Instruction for the entries below: return the part that opens with the line containing "Ekrixinatosaurus" and closes with the line containing "INTERNATIONALE D'ART MINIATURE 2", exactly, and no pictures.

====== Supplied entries

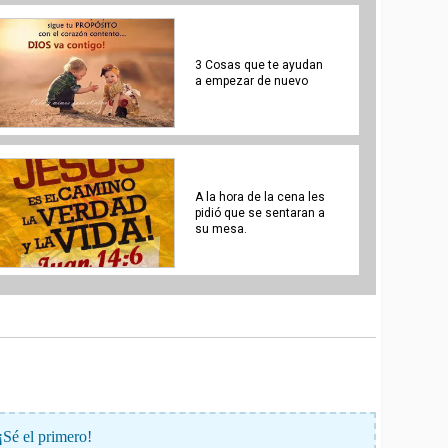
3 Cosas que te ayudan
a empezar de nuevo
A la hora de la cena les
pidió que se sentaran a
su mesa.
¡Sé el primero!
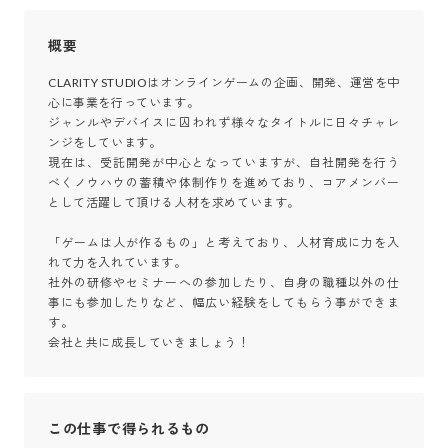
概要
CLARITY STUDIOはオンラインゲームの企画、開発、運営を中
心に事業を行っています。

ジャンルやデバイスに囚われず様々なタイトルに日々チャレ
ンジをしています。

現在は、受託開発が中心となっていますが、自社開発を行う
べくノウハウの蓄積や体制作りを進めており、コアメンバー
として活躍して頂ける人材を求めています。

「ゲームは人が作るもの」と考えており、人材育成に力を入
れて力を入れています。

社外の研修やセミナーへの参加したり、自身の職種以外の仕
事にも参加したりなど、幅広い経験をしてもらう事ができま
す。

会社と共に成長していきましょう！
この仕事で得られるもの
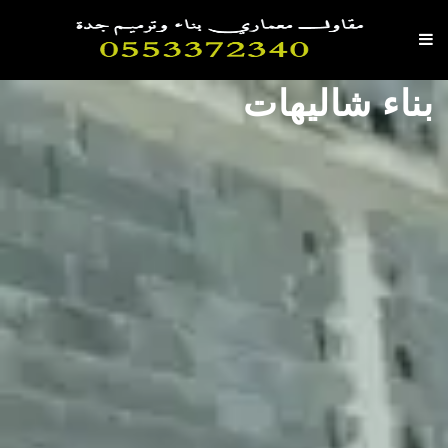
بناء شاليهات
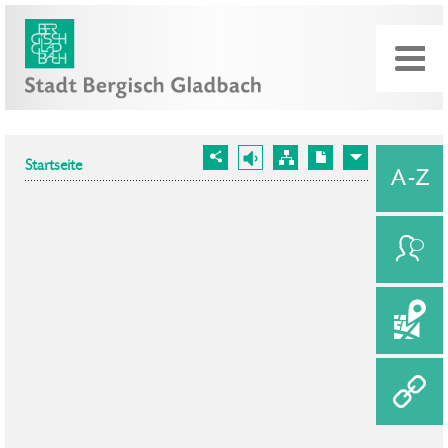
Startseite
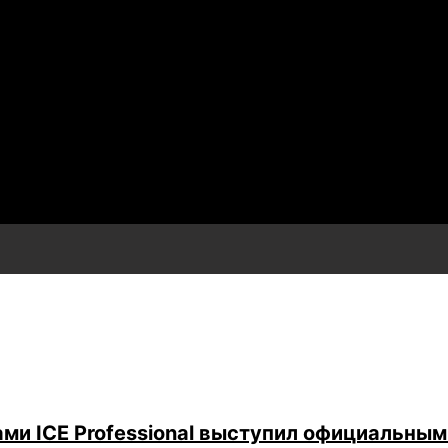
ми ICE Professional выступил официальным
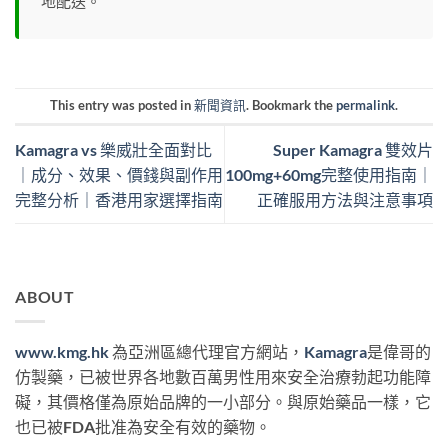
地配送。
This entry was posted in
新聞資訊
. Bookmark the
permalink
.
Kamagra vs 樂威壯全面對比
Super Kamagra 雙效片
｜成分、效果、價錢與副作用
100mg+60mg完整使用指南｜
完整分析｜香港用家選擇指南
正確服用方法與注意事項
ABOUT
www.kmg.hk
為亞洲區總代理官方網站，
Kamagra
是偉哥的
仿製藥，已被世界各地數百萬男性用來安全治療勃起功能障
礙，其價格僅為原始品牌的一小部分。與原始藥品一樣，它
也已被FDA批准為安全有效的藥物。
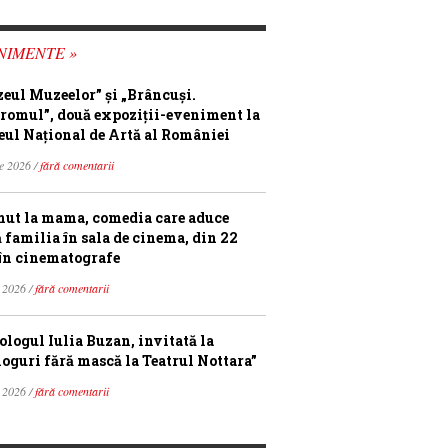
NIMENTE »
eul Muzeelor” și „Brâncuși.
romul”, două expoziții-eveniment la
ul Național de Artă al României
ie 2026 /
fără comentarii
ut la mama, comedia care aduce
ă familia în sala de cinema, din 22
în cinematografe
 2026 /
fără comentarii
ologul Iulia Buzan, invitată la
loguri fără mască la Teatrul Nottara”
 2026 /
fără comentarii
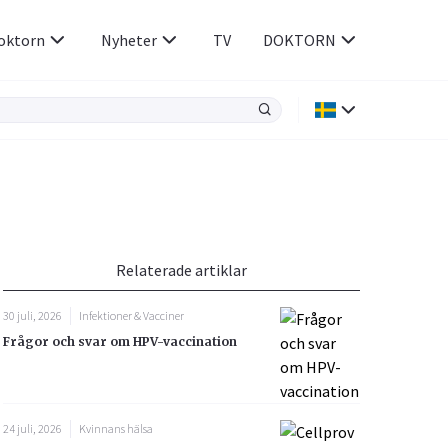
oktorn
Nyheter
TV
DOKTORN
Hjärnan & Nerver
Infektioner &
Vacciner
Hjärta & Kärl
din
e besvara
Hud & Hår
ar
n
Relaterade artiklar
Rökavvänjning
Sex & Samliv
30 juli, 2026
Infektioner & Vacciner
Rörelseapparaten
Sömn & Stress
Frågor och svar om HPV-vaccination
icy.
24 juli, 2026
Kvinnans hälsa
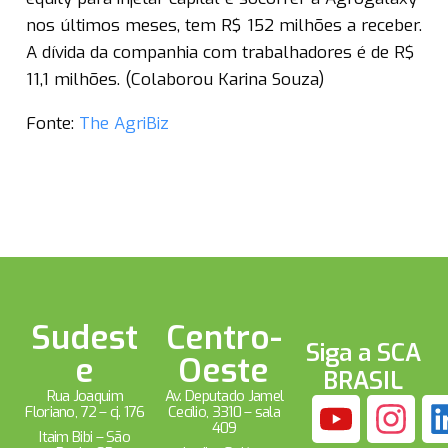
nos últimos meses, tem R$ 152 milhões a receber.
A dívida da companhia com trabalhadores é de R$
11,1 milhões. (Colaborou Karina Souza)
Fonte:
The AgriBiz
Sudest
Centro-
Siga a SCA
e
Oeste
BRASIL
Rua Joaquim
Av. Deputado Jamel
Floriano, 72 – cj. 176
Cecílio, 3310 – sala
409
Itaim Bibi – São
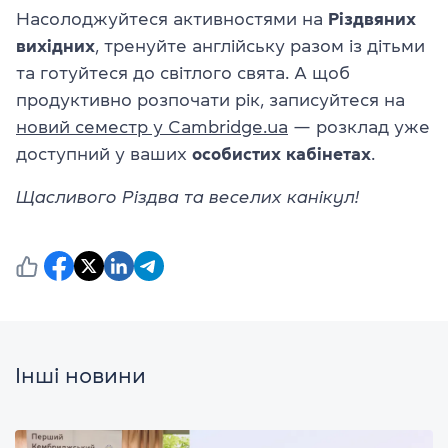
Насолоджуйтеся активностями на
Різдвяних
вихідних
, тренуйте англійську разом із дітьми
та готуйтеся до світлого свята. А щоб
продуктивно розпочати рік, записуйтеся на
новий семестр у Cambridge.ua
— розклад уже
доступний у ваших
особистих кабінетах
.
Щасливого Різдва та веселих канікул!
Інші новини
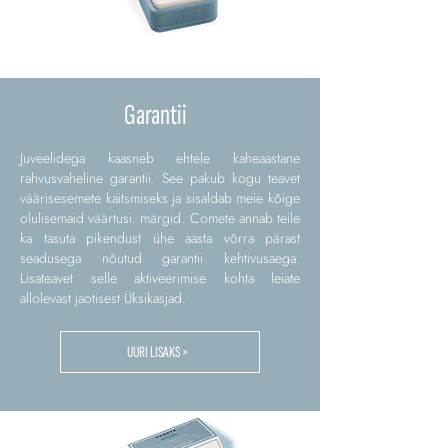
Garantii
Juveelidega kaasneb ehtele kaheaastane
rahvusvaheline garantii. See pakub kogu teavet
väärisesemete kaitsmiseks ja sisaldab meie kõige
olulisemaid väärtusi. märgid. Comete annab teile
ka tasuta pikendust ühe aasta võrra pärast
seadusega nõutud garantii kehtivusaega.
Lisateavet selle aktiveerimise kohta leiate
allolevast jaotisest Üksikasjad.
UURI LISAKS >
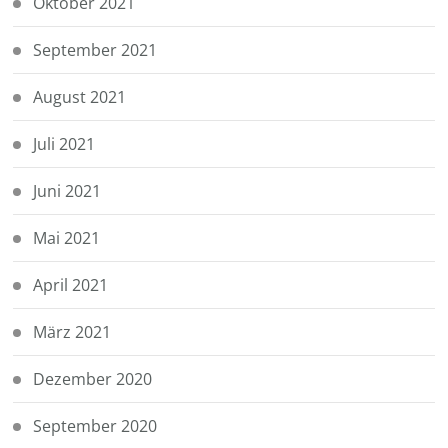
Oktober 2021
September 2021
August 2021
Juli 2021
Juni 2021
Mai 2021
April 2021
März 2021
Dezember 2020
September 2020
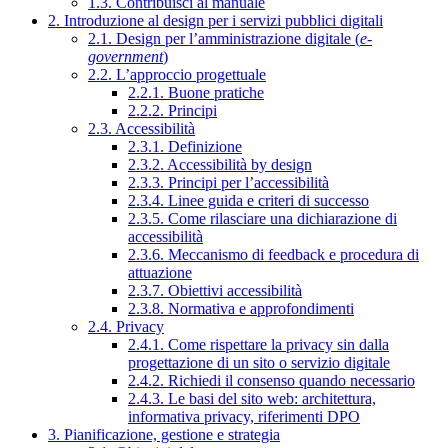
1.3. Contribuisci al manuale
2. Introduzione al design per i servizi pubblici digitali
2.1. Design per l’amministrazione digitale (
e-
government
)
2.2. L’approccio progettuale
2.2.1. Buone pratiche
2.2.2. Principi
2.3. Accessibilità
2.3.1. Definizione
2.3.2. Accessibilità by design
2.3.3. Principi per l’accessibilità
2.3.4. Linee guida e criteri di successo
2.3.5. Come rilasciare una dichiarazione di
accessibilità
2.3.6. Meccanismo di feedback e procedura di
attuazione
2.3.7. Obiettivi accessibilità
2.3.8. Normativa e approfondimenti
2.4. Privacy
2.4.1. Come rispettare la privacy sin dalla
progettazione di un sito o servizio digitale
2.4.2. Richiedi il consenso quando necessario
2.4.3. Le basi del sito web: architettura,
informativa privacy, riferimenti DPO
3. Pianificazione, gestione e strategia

============
====== Supplied entries

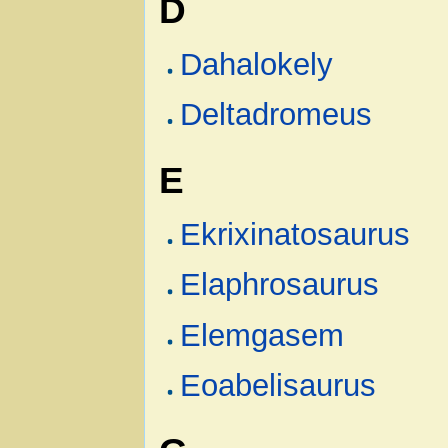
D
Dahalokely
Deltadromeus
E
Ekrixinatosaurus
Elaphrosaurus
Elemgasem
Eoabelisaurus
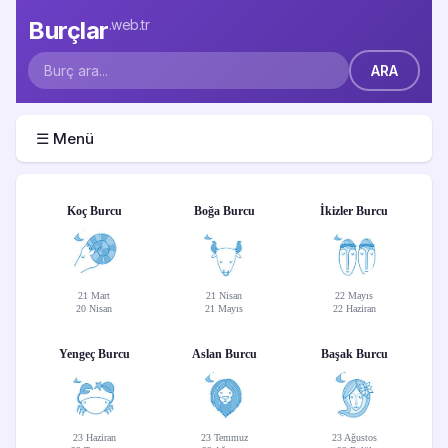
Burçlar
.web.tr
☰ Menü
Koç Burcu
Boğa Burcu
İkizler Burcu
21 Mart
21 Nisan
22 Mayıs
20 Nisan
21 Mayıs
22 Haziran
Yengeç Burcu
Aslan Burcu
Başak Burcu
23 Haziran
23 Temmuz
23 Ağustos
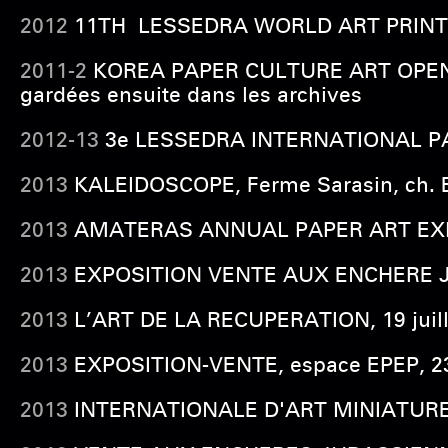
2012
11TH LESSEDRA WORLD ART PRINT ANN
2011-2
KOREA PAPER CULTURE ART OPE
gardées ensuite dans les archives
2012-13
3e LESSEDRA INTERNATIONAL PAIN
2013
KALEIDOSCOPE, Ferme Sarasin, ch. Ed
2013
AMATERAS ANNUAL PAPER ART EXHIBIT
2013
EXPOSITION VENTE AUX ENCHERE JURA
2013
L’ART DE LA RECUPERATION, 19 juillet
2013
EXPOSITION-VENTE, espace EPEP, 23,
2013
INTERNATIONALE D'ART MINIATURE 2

============
====== Supplied entries

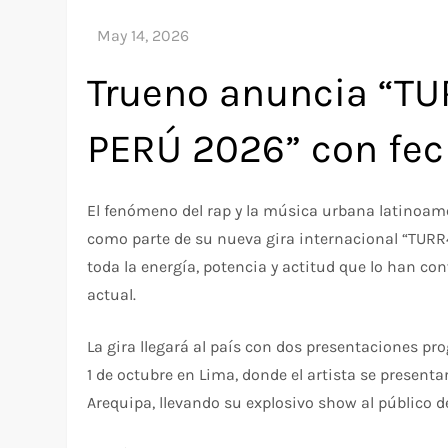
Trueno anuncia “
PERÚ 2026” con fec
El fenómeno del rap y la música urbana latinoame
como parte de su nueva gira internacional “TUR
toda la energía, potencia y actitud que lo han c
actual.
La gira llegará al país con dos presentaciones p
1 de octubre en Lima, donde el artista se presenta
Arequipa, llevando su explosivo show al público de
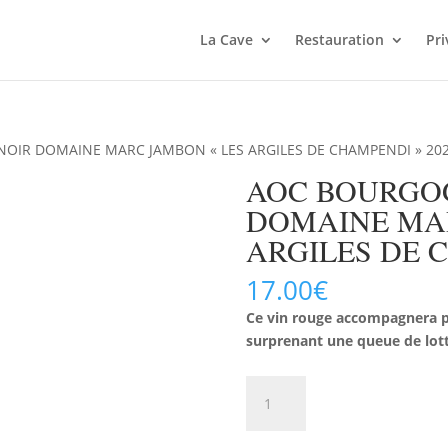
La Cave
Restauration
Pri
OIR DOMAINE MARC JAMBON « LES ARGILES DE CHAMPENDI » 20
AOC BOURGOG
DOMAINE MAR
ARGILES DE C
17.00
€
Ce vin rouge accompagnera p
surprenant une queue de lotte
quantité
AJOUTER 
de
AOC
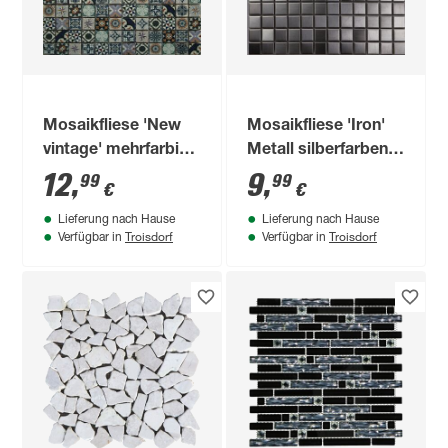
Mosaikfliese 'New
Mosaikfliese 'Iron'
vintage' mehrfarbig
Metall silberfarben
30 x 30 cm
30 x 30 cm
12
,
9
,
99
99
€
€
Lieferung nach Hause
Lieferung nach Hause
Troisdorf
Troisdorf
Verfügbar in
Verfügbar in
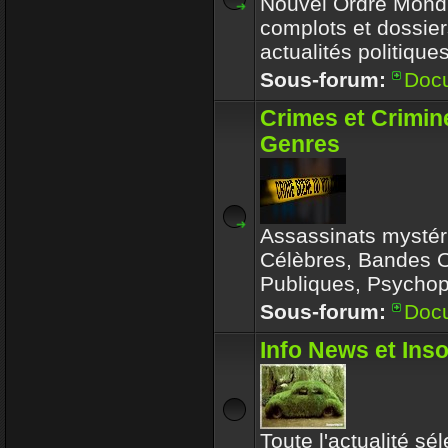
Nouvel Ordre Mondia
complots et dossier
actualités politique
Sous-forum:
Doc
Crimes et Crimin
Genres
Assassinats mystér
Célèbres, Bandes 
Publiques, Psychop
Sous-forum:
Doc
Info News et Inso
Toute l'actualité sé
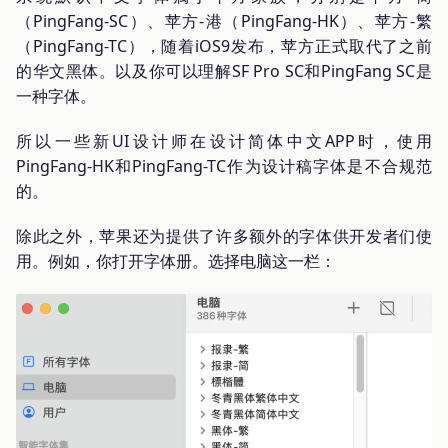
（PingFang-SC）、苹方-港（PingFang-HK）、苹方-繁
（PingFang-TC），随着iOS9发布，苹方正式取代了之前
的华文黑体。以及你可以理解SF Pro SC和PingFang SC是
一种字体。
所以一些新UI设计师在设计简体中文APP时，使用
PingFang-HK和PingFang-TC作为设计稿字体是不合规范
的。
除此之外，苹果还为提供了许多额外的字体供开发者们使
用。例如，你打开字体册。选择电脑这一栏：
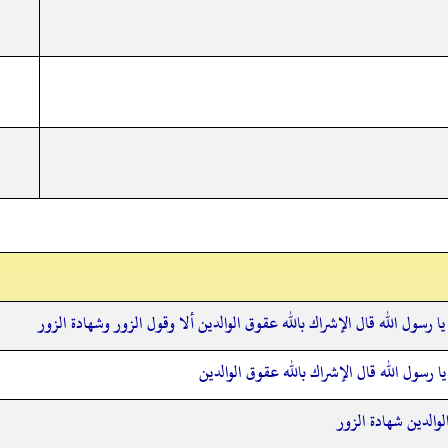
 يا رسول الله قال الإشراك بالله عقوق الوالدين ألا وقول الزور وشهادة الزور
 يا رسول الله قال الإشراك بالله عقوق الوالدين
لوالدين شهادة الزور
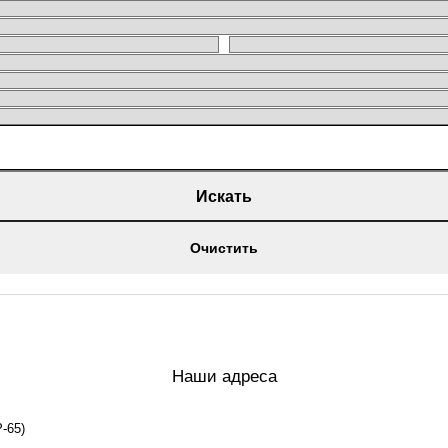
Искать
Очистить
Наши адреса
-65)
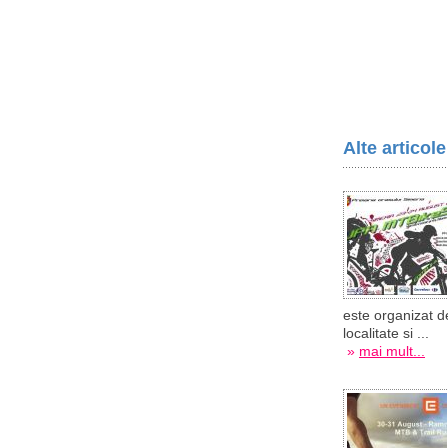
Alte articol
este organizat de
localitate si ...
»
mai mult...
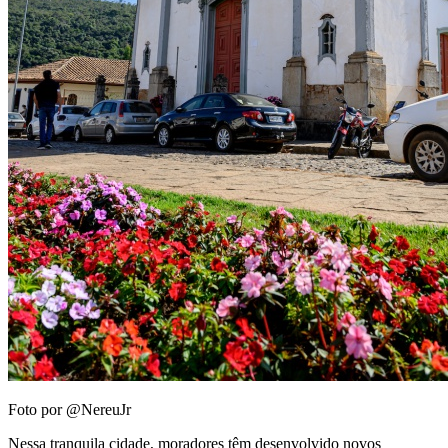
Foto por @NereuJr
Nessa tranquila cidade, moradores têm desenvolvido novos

============

■ Answer box:
Ekrixinatosaurus
Elaphrosaurus
Elemgasem
Eoabelisaurus
Burçlar
.web.tr
☰ Menü
Koç Burcu
Boğa Burcu
İkizler Burcu
21 Mart
21 Nisan
22 Mayıs
20 Nisan
21 Mayıs
22 Haziran
Yengeç Burcu
Aslan Burcu
Başak Burcu
23 Haziran
23 Temmuz
23 Ağustos
2012
11TH LESSEDRA WORLD ART PRINT ANN
2011-2
KOREA PAPER CULTURE ART OPE
gardées ensuite dans les archives
2012-13
3e LESSEDRA INTERNATIONAL PAIN
2013
KALEIDOSCOPE, Ferme Sarasin, ch. Ed
2013
AMATERAS ANNUAL PAPER ART EXHIBIT
2013
EXPOSITION VENTE AUX ENCHERE JURA
2013
L’ART DE LA RECUPERATION, 19 juillet
2013
EXPOSITION-VENTE, espace EPEP, 23,
2013
INTERNATIONALE D'ART MINIATURE 2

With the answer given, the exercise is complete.